Kanji, also known as “rice water,” is a traditional fermented drink that is popular in Indian cuisine, particularly in the northern regions.
It is made from fermenting rice with water and sometimes other ingredients, resulting in a tangy and slightly sour beverage.
1. Ingredients: The main ingredient of kanji is rice, preferably whole grain or parboiled rice. The rice is soaked in water for a few hours or overnight. Some variations may include additional ingredients like carrots, beets, mustard seeds, or spices such as black salt, chilli powder, or turmeric.
2. Fermentation: After soaking, the rice and water mixture is left to ferment for a couple of days in a cool and dark place. During fermentation, lactic acid bacteria naturally present in the rice convert the starches into lactic acid, giving kanji its characteristic tangy and sour taste.
3. Tangy Flavor: The fermentation process gives kanji its distinctive sour flavour, similar to that of sourdough or fermented food. The level of tanginess can vary depending on the fermentation time and the specific recipe used.

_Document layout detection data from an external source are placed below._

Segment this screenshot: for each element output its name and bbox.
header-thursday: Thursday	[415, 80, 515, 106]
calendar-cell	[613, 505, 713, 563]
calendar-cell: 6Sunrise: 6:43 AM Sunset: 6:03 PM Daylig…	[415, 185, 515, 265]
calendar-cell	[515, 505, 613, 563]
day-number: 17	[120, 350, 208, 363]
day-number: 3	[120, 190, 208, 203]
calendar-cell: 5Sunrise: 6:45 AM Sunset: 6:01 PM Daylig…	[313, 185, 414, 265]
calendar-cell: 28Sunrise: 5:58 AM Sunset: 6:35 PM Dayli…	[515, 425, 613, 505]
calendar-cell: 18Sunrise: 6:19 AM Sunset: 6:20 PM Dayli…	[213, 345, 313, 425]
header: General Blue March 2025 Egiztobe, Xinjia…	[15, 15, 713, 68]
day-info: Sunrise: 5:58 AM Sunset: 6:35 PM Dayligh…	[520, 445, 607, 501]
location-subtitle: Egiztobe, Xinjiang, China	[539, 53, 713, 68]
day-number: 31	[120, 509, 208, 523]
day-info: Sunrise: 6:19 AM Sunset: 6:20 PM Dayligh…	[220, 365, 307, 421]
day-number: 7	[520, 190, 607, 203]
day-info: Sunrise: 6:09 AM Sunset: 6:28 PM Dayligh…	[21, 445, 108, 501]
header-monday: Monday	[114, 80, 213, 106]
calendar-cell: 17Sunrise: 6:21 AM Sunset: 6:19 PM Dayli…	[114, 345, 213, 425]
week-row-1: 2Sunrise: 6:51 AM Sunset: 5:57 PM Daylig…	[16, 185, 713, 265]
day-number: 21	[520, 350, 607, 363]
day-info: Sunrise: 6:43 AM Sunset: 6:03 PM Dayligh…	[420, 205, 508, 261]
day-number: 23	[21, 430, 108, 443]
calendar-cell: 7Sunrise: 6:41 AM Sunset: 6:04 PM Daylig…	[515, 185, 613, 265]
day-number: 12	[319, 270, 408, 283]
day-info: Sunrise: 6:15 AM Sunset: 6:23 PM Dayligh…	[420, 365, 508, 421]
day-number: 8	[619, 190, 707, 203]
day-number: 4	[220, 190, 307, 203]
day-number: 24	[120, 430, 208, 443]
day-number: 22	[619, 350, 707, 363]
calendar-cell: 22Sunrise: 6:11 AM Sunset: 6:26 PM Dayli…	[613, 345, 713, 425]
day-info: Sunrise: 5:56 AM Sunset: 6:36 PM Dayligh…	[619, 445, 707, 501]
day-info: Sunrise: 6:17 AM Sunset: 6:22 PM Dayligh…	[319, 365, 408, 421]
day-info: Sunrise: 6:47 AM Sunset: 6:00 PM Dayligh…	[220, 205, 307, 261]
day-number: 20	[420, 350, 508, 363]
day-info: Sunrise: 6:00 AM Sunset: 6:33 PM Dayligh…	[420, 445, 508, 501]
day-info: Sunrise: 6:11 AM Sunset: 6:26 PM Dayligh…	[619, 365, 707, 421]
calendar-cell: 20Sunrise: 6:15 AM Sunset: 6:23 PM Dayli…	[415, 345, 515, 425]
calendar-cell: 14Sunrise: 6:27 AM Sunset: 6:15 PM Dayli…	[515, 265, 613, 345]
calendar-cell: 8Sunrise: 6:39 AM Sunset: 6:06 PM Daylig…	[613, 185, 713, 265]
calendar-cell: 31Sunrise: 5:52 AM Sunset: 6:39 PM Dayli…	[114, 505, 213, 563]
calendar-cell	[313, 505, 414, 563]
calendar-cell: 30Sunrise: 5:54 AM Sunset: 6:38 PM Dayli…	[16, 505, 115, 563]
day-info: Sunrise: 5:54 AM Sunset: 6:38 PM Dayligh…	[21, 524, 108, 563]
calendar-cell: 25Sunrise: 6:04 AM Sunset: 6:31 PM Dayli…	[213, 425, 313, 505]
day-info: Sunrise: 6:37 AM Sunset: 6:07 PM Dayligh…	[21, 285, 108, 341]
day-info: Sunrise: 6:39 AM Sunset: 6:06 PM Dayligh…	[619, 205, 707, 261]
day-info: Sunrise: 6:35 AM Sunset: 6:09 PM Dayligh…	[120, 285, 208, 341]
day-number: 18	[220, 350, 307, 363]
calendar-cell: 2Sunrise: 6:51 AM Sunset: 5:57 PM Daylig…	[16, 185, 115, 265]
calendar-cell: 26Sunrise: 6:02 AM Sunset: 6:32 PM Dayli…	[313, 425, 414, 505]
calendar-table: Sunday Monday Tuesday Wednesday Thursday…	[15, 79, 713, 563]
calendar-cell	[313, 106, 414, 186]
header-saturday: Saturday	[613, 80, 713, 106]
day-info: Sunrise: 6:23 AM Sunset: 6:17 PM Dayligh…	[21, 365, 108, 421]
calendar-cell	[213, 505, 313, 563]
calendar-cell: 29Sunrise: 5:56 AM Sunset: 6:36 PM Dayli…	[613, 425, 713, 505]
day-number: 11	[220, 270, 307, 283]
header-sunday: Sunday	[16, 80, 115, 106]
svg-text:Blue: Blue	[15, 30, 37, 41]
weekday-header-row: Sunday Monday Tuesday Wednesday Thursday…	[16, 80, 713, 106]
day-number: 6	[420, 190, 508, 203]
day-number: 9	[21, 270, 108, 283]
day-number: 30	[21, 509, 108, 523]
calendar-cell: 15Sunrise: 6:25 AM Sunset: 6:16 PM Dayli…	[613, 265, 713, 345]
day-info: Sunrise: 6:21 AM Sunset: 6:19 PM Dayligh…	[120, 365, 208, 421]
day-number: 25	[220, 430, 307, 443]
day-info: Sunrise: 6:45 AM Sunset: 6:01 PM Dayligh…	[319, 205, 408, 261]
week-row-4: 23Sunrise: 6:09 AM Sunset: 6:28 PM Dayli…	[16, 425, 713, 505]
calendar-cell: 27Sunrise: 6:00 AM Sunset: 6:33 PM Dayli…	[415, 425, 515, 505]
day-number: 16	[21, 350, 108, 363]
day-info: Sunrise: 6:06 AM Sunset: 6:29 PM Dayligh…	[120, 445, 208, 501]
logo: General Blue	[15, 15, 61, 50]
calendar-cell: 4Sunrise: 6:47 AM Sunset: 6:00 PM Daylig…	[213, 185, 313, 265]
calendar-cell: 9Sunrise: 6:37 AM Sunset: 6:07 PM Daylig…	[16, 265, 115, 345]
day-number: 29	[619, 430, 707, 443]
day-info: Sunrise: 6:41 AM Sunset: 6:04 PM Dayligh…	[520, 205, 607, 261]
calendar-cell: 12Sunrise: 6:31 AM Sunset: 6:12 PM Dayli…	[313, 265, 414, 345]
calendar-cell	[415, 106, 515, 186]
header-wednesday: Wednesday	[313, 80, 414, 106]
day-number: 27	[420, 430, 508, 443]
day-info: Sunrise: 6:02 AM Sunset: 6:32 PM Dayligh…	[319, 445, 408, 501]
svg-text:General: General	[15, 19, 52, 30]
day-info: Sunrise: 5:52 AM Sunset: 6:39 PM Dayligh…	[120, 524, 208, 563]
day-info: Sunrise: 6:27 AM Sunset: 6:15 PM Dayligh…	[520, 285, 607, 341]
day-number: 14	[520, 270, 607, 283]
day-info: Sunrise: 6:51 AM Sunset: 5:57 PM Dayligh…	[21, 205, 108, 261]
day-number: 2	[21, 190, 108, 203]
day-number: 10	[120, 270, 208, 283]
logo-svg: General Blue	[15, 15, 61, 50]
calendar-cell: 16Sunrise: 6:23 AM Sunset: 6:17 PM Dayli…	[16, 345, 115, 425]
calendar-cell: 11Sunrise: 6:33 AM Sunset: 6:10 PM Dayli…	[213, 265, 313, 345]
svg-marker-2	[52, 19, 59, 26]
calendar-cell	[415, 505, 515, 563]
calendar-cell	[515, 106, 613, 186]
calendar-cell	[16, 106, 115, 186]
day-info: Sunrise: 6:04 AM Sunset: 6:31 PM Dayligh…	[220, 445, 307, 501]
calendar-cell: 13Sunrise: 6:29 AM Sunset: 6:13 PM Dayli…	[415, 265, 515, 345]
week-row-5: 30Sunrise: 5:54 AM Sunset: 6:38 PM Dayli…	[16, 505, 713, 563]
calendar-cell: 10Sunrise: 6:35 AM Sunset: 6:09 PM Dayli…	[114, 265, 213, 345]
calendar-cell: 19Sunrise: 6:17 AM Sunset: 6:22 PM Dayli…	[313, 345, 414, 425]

4. Probiotic Benefits: Like other fermented foods, kanji is known for its probiotic properties. The fermentation process increases the presence of beneficial bacteria that can support gut health and digestion.
5. Digestive Aid: Kanji is often consumed as a digestive aid, particularly during the Holi festival in India. It is believed to help cleanse the digestive system and provide relief from digestive issues.
6. Seasonal Drink: Kanji is traditionally consumed during the spring season in India, especially during the festival of Holi. It is considered a refreshing and cooling drink to combat the heat of the season.
7. Variation: While rice-based kanji is the most common, there are variations of kanji made with other grains like millet or sorghum. These variations may have slight differences in taste and texture.
Kanji is a unique and traditional Indian beverage with a tangy flavour and gut-friendly properties.
It is enjoyed as a refreshing drink during specific seasons and festivals, and it holds cultural significance in Indian culinary traditions.